De acordo com o diretor técnico da Matrix, Luis Baltazar, o contrato está em vigência e gerou economia de 21% no primeiro mês, equivalente a R$ 635 mil. O índice pode aumentar com ajustes na demanda contratada e com a inclusão de novas unidades consumidoras.

Atualmente, 29 unidades do grupo A (alta tensão), como poços profundos, captações e reservatórios, integram o contrato. A previsão do DAAE é ampliar o modelo para unidades de baixa e média tensão assim que permitidas pela regulamentação. São 34 pontos que, quando incorporados, podem elevar a economia mensal para R$ 1 milhão. “Isso significaria R$ 12 milhões ao final do ano, que poderão ser aplicados em obras e saneamento”, disse Maréga.
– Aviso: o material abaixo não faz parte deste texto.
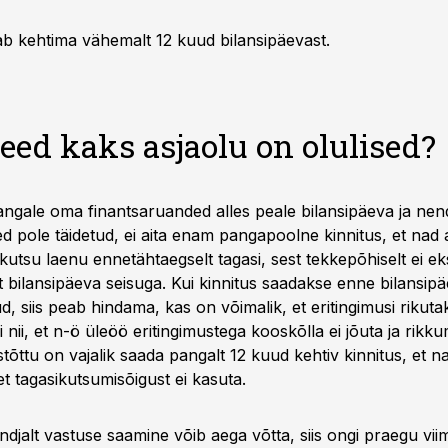
eab kehtima vähemalt 12 kuud bilansipäevast.
eed kaks asjaolu on olulised?
angale oma finantsaruanded alles peale bilansipäeva ja nen
ed pole täidetud, ei aita enam pangapoolne kinnitus, et nad
kutsu laenu ennetähtaegselt tagasi, sest tekkepõhiselt ei ek
ust bilansipäeva seisuga. Kui kinnitus saadakse enne bilansip
ud, siis peab hindama, kas on võimalik, et eritingimusi rikuta
ki nii, et n-ö üleöö eritingimustega kooskõlla ei jõuta ja rikku
istõttu on vajalik saada pangalt 12 kuud kehtiv kinnitus, et 
t tagasikutsumisõigust ei kasuta.
ndjalt vastuse saamine võib aega võtta, siis ongi praegu vii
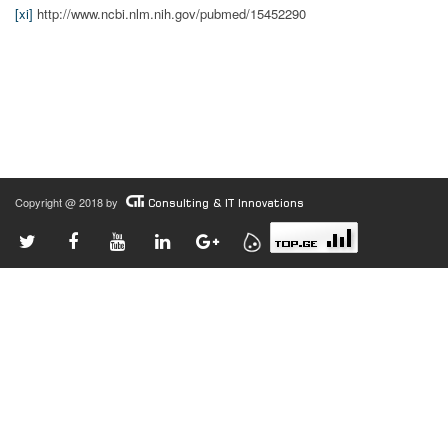
[xi]
http://www.ncbi.nlm.nih.gov/pubmed/15452290
Copyright @ 2018 by
Consulting & IT Innovations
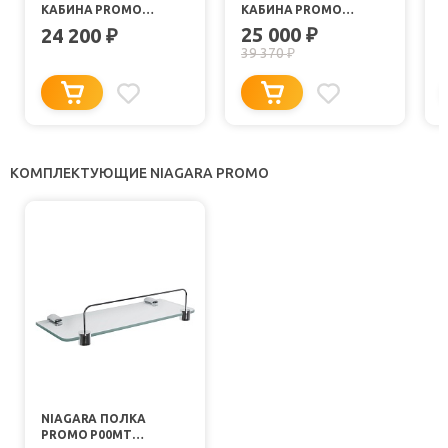
КАБИНА PROMO
КАБИНА PROMO
P80/40/MT/BK
P90/40/MT/BK
P
25 000
24 200
₽
₽
39 370
₽
КОМПЛЕКТУЮЩИЕ NIAGARA PROMO
NIAGARA ПОЛКА
PROMO P00MT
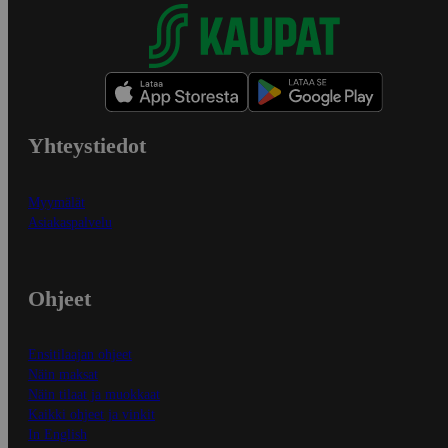
Yhteystiedot
Myymälät
Asiakaspalvelu
Ohjeet
Ensitilaajan ohjeet
Näin maksat
Näin tilaat ja muokkaat
Kaikki ohjeet ja vinkit
In English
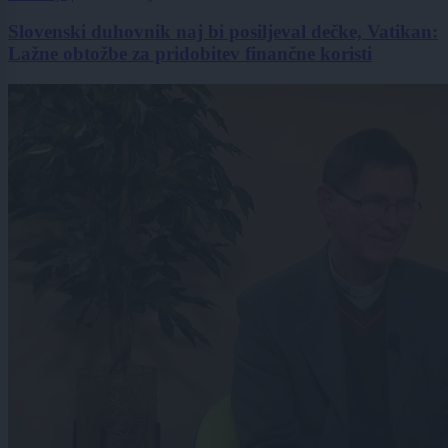
Slovenski duhovnik naj bi posiljeval dečke, Vatikan:
Lažne obtožbe za pridobitev finančne koristi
Além do desconto sobre a tarifa, o departamento também deve se beneficiar da redução de 50% na TUSD (Tarifa de Uso do Sistema de Distribuição), valor pago pela utilização da rede elétrica da CPFL.
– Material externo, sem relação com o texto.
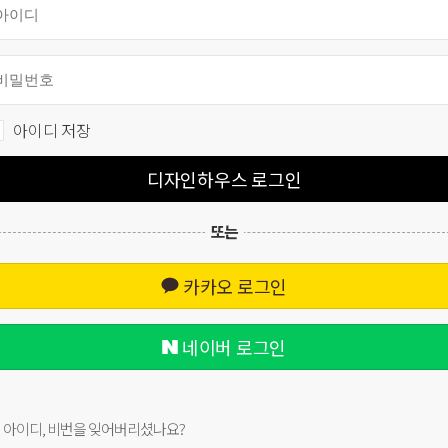
아이디 저장
디자인하우스 로그인
또는
카카오 로그인
네이버 로그인
아이디, 비번을 잊어버리셨나요?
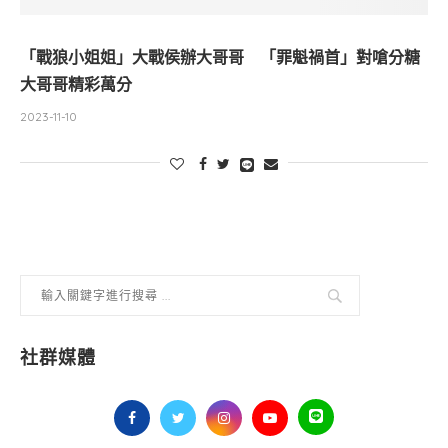
「戰狼小姐姐」大戰侯辦大哥哥 「罪魁禍首」對嗆分糖
大哥哥精彩萬分
2023-11-10
社群媒體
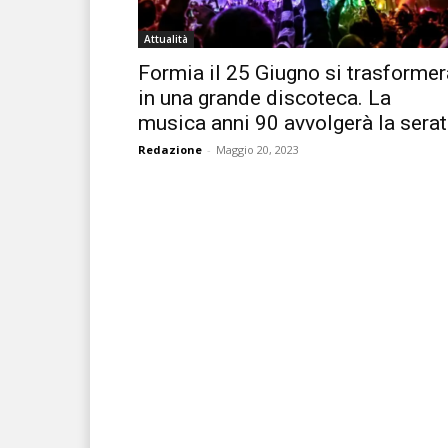
Attualità
Formia il 25 Giugno si trasformer
in una grande discoteca. La
musica anni 90 avvolgerà la sera
Redazione
-
Maggio 20, 2023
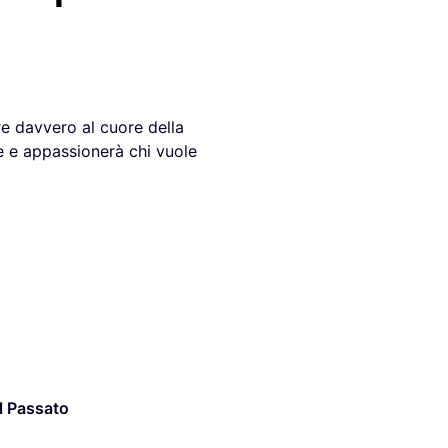
re davvero al cuore della
 e appassionerà chi vuole
l Passato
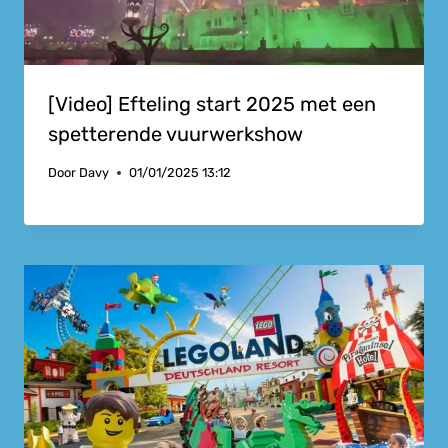
[Video] Efteling start 2025 met een
spetterende vuurwerkshow
Door
Davy
01/01/2025 13:12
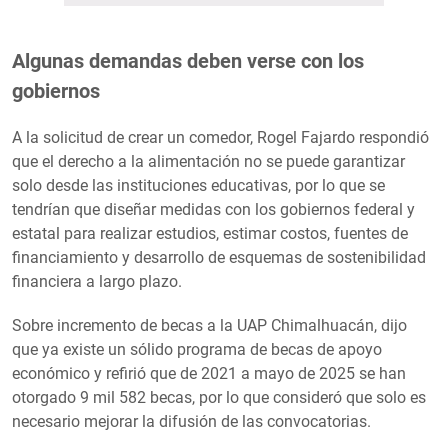
Algunas demandas deben verse con los
gobiernos
A la solicitud de crear un comedor, Rogel Fajardo respondió
que el derecho a la alimentación no se puede garantizar
solo desde las instituciones educativas, por lo que se
tendrían que diseñar medidas con los gobiernos federal y
estatal para realizar estudios, estimar costos, fuentes de
financiamiento y desarrollo de esquemas de sostenibilidad
financiera a largo plazo.
Sobre incremento de becas a la UAP Chimalhuacán, dijo
que ya existe un sólido programa de becas de apoyo
económico y refirió que de 2021 a mayo de 2025 se han
otorgado 9 mil 582 becas, por lo que consideró que solo es
necesario mejorar la difusión de las convocatorias.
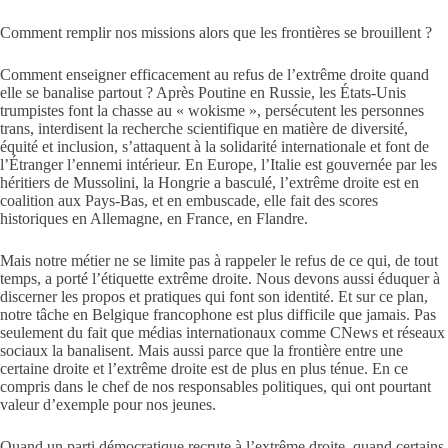
Comment remplir nos missions alors que les frontières se brouillent ?
Comment enseigner efficacement au refus de l’extrême droite quand
elle se banalise partout ? Après Poutine en Russie, les États-Unis
trumpistes font la chasse au « wokisme », persécutent les personnes
trans, interdisent la recherche scientifique en matière de diversité,
équité et inclusion, s’attaquent à la solidarité internationale et font de
l’Étranger l’ennemi intérieur. En Europe, l’Italie est gouvernée par les
héritiers de Mussolini, la Hongrie a basculé, l’extrême droite est en
coalition aux Pays-Bas, et en embuscade, elle fait des scores
historiques en Allemagne, en France, en Flandre.
Mais notre métier ne se limite pas à rappeler le refus de ce qui, de tout
temps, a porté l’étiquette extrême droite. Nous devons aussi éduquer à
discerner les propos et pratiques qui font son identité. Et sur ce plan,
notre tâche en Belgique francophone est plus difficile que jamais. Pas
seulement du fait que médias internationaux comme CNews et réseaux
sociaux la banalisent. Mais aussi parce que la frontière entre une
certaine droite et l’extrême droite est de plus en plus ténue. En ce
compris dans le chef de nos responsables politiques, qui ont pourtant
valeur d’exemple pour nos jeunes.
Quand un parti démocratique recrute à l’extrême droite, quand certains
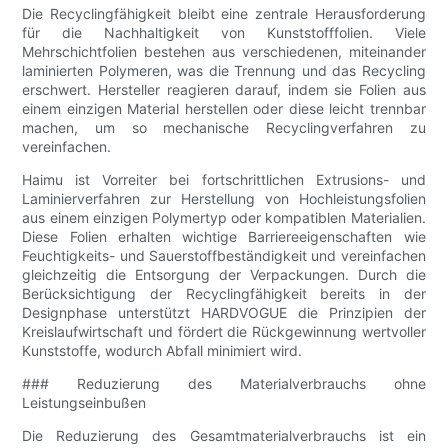
Die Recyclingfähigkeit bleibt eine zentrale Herausforderung
für die Nachhaltigkeit von Kunststofffolien. Viele
Mehrschichtfolien bestehen aus verschiedenen, miteinander
laminierten Polymeren, was die Trennung und das Recycling
erschwert. Hersteller reagieren darauf, indem sie Folien aus
einem einzigen Material herstellen oder diese leicht trennbar
machen, um so mechanische Recyclingverfahren zu
vereinfachen.
Haimu ist Vorreiter bei fortschrittlichen Extrusions- und
Laminierverfahren zur Herstellung von Hochleistungsfolien
aus einem einzigen Polymertyp oder kompatiblen Materialien.
Diese Folien erhalten wichtige Barriereeigenschaften wie
Feuchtigkeits- und Sauerstoffbeständigkeit und vereinfachen
gleichzeitig die Entsorgung der Verpackungen. Durch die
Berücksichtigung der Recyclingfähigkeit bereits in der
Designphase unterstützt HARDVOGUE die Prinzipien der
Kreislaufwirtschaft und fördert die Rückgewinnung wertvoller
Kunststoffe, wodurch Abfall minimiert wird.
### Reduzierung des Materialverbrauchs ohne
Leistungseinbußen
Die Reduzierung des Gesamtmaterialverbrauchs ist ein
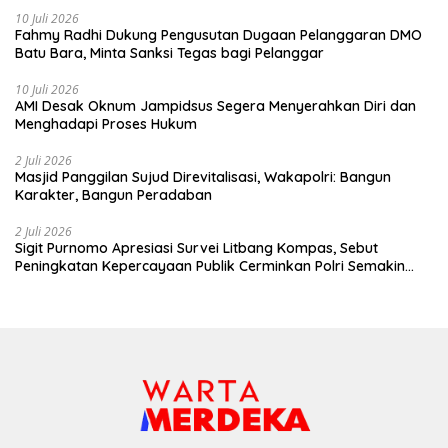
10 Juli 2026
Fahmy Radhi Dukung Pengusutan Dugaan Pelanggaran DMO
Batu Bara, Minta Sanksi Tegas bagi Pelanggar
10 Juli 2026
AMI Desak Oknum Jampidsus Segera Menyerahkan Diri dan
Menghadapi Proses Hukum
2 Juli 2026
Masjid Panggilan Sujud Direvitalisasi, Wakapolri: Bangun
Karakter, Bangun Peradaban
2 Juli 2026
Sigit Purnomo Apresiasi Survei Litbang Kompas, Sebut
Peningkatan Kepercayaan Publik Cerminkan Polri Semakin
Profesional dan Dekat dengan Masyarakat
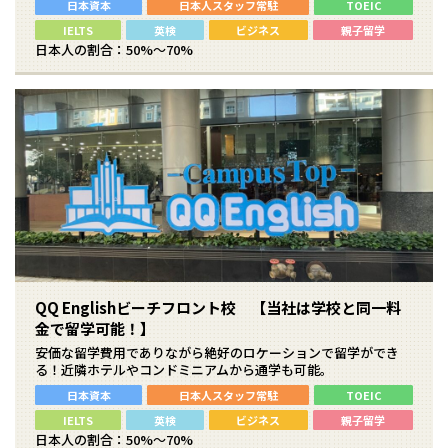
日本資本
日本人スタッフ常駐
TOEIC
IELTS
英検
ビジネス
親子留学
日本人の割合：50%～70%
QQ Englishビーチフロント校 【当社は学校と同一料
金で留学可能！】
安価な留学費用でありながら絶好のロケーションで留学ができ
る！近隣ホテルやコンドミニアムから通学も可能。
日本資本
日本人スタッフ常駐
TOEIC
IELTS
英検
ビジネス
親子留学
日本人の割合：50%～70%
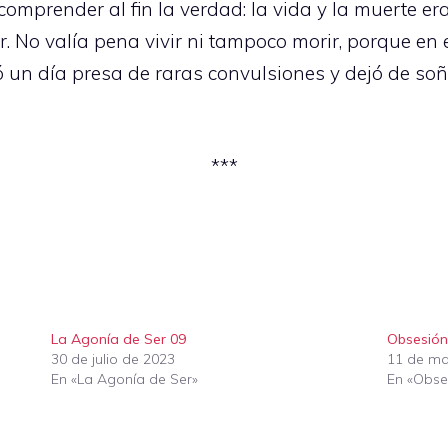
comprender al fin la verdad: la vida y la muerte 
. No valía pena vivir ni tampoco morir, porque en e
ó un día presa de raras convulsiones y dejó de 
***
La Agonía de Ser 09
Obsesión
30 de julio de 2023
11 de ma
En «La Agonía de Ser»
En «Obse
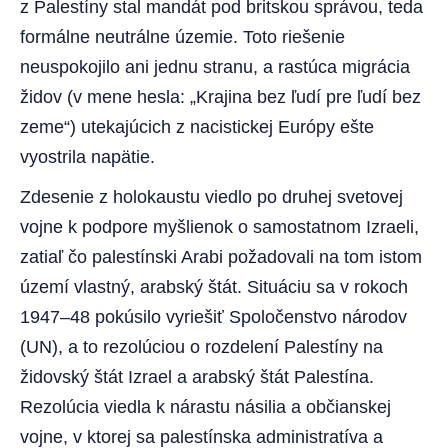
z Palestíny stal mandát pod britskou správou, teda
formálne neutrálne územie. Toto riešenie
neuspokojilo ani jednu stranu, a rastúca migrácia
židov (v mene hesla: „Krajina bez ľudí pre ľudí bez
zeme“) utekajúcich z nacistickej Európy ešte
vyostrila napätie.
Zdesenie z holokaustu viedlo po druhej svetovej
vojne k podpore myšlienok o samostatnom Izraeli,
zatiaľ čo palestínski Arabi požadovali na tom istom
území vlastný, arabský štát. Situáciu sa v rokoch
1947–48 pokúsilo vyriešiť Spoločenstvo národov
(UN), a to rezolúciou o rozdelení Palestíny na
židovský štát Izrael a arabský štát Palestína.
Rezolúcia viedla k nárastu násilia a občianskej
vojne, v ktorej sa palestínska administratíva a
Para o prefeito Lapena, a migração representa avanço na gestão pública. “É mais um passo para modernizar a administração. Nosso compromisso é fazer o melhor com menos”, afirmou.

O processo técnico e jurídico que possibilitou a mudança começou em 2004, com apoio da empresa Oniom Energia Solar Ltda, contratada por R$ 54 mil. A vigência inicial do contrato com a Matrix é de 60 meses, período em que a economia acumulada pode chegar a R$ 30 milhões em comparação ao mercado regulado.